The Flurry report goes on to compare the Nexus One launch with other smartphones, including the Motorola Droid, which sold 250,000 units in its first week. In its comparison to the iPhone 3GS launch, however, the report is a bit disingenuous. The iPhone 3GS was an update to an existing & wildly popular product, not a completely new product launch. In that light, the 1.6 million iPhones sold in the first week of the 3GS launch, while indeed 80 times the number of Nexus One sales, aren't a true apples-to-Apple comparison.

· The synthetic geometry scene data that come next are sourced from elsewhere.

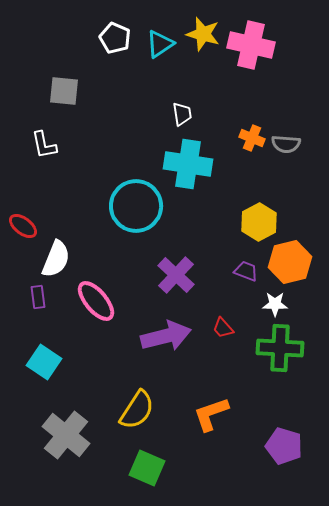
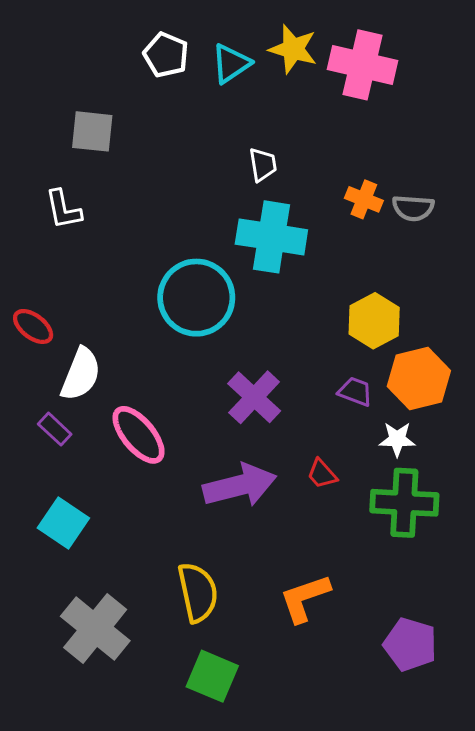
purple rectangle: (38, 297) -> (55, 429), turned -40
yellow semicircle: (137, 410) -> (198, 592), turned -45

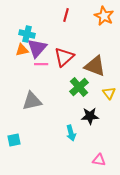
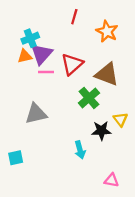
orange star: (104, 16) -> (107, 31), moved
cyan cross: (27, 34) -> (30, 38), turned -35
yellow triangle: (109, 93) -> (121, 119), moved

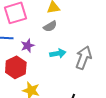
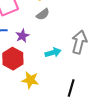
cyan arrow: (58, 53) -> (53, 53), moved

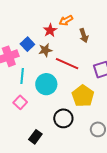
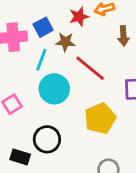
cyan line: (22, 76) -> (41, 60), moved
black circle: (63, 118) -> (47, 139), moved
black rectangle: (35, 137) -> (20, 157), turned 56

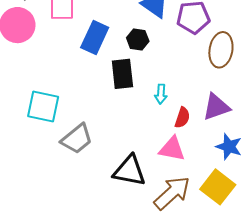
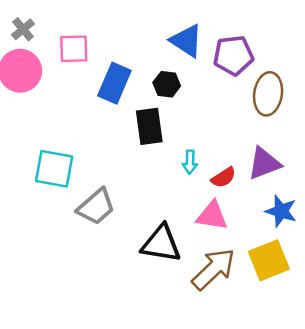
cyan arrow: (161, 94) -> (190, 162), moved
red semicircle: (182, 118) -> (224, 177), turned 40
yellow square: (218, 187) -> (269, 260), turned 32

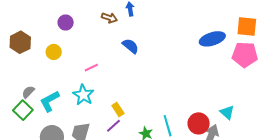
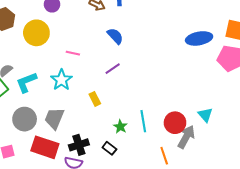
yellow circle: (54, 52) -> (36, 33), size x1.6
pink line: (91, 68) -> (73, 53), turned 32
purple line: (114, 126) -> (113, 69), moved

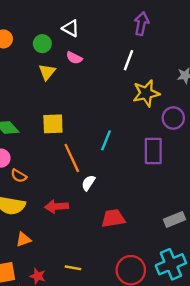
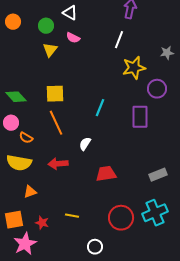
orange line: (72, 158) -> (56, 123), moved

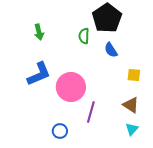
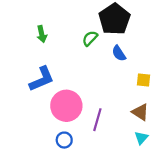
green semicircle: (84, 36) -> (90, 38), turned 42
pink circle: (71, 87) -> (66, 106), moved

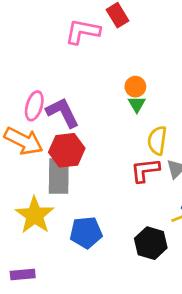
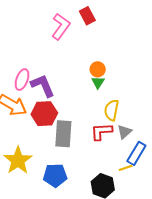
pink L-shape: (83, 31) -> (61, 26), turned 112
gray rectangle: (59, 176) -> (63, 134), moved

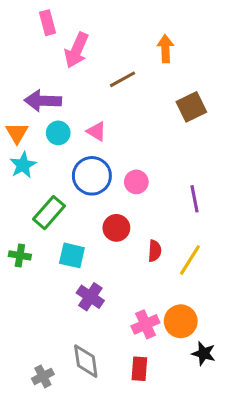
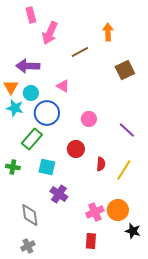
cyan circle: (58, 133) -> (31, 93), moved
cyan star: (23, 165) -> (15, 108), turned -30
blue circle: (92, 176) -> (47, 113), moved
purple line: (194, 199) -> (127, 130), turned -36
gray diamond: (86, 361) -> (30, 215), moved

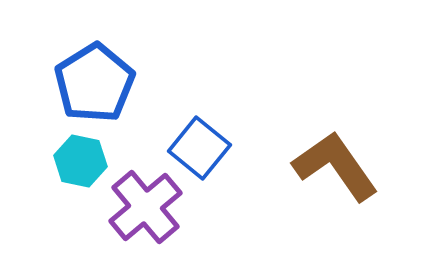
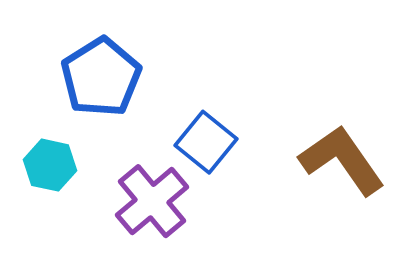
cyan hexagon: (80, 161) -> (50, 165), moved

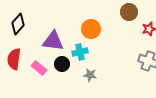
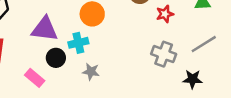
pink rectangle: (39, 68) -> (35, 78), moved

Instead, a better comparison may be to sales of the original iPhone. According to Apple's Q3 2007 results, released on 25 July 2007, the iPhone sold 270,000 units during the quarter. The original iPhone was released nearly a month earlier, on June 29. That works out to around 10,000 original iPhones sold per day following its 2007 release, which dovetails nicely with an early 2008 analysis of iPhone sales from Ars Technica. Far from the flabbergasting sales lead of the 3GS, the original iPhone sold about 3.5 times as many units in its 2007 launch as Nexus One did in 2010; also, the original iPhone sold for a hefty $599, even with an AT&T contract, while the Nexus One is $179 with a new T-Mobile contract ($529 without).
If anything, these numbers highlight the popularity of the Droid compared to the Nexus One. Droid sold nearly as many phones in its first week as the original iPhone sold in its first month, which is nothing to sneer at. By comparison to the Droid, however, the Nexus One launched with a whimper, not a bang.

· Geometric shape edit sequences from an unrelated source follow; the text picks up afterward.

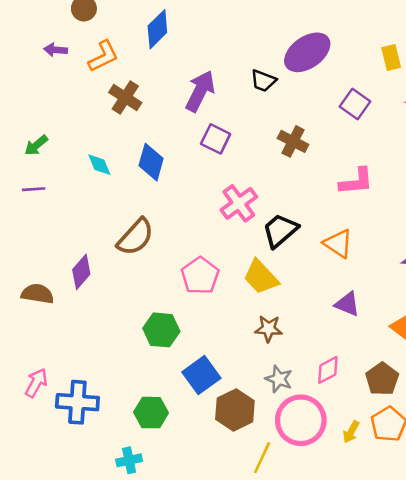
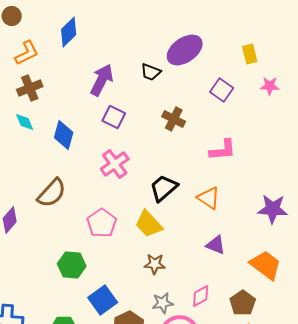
brown cross: (125, 98) -> (30, 88), moved, turned 35
cyan diamond: (99, 165) -> (25, 122), moved
pink cross: (239, 203) -> (115, 164), moved
gray star: (279, 379) -> (163, 303), turned -30

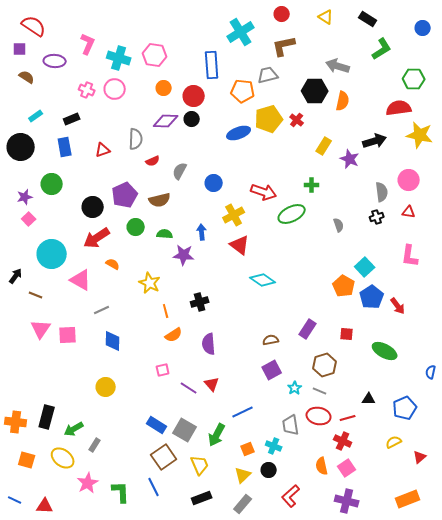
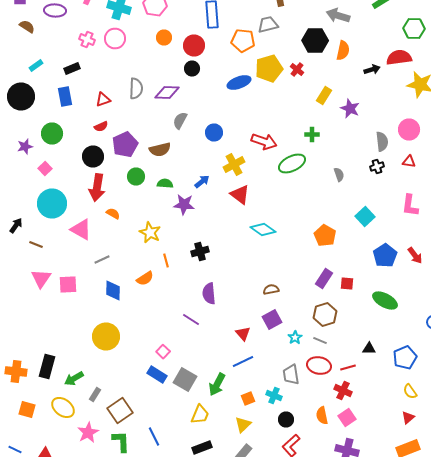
purple diamond: (166, 121) -> (167, 92), moved
black arrow: (375, 141) -> (372, 70), moved, size x0.7
red semicircle: (153, 161) -> (101, 126), moved
pink square: (29, 219) -> (45, 168), moved
blue arrow: (202, 232) -> (202, 182), turned 56
red arrow: (97, 238) -> (97, 188), turned -48
orange pentagon: (344, 286) -> (325, 236), moved
blue pentagon: (372, 297) -> (385, 256), moved
red arrow: (398, 306) -> (415, 256), moved
purple rectangle: (308, 329) -> (324, 278), moved
orange semicircle: (174, 335) -> (145, 278), moved
pink square: (163, 370) -> (163, 352), moved, turned -32
red triangle: (212, 384) -> (243, 334), moved
yellow circle: (106, 387) -> (106, 336), size x1.4
purple line: (189, 388) -> (191, 320), moved
yellow semicircle: (394, 442) -> (410, 392), moved, turned -98
brown square: (164, 457) -> (120, 410), moved
red triangle: (420, 457) -> (408, 418), moved
yellow trapezoid: (200, 465) -> (200, 414), turned 45
black circle: (269, 470) -> (286, 420), moved

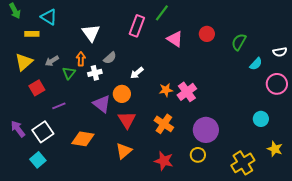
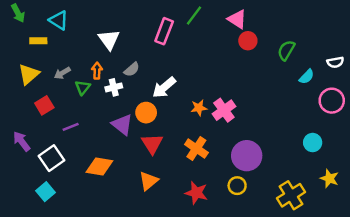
pink triangle: (175, 39) -> (237, 19), moved
white arrow: (137, 73) -> (164, 87), size x1.5
purple arrow: (18, 129) -> (22, 141), moved

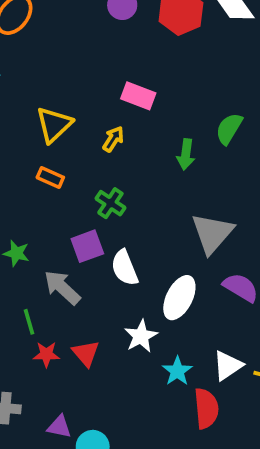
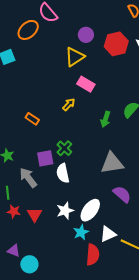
yellow triangle: (54, 125) -> (75, 57), moved
green cross: (110, 203) -> (64, 148), moved
gray triangle: (212, 233) -> (112, 163), turned 30
white ellipse: (179, 298) -> (90, 210), moved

Flurry notes, correctly, that the Nexus One launch has suffered low numbers in part because of Google's "soft launch" of the phone. Both Droid and the iPhone had aggressive marketing campaigns leading up to their respective launches, while the Nexus One has had to rely largely on industry hype and Google's own advertising. Nexus One also launched directly after the holiday season, which seems like a boneheaded move; a launch even three weeks earlier could have gained them much more robust sales. Google is also sort of "going its own" compared to Apple and AT&T's partnership with the iPhone and Verizon's vigorous hyping of Droid.
All these factors aside, both the low sales numbers and criticism of both the handset itself and Google's abysmal customer support boil down to one thing: while it may be a good phone on its own merits (or not), the Nexus One is no iPhone killer.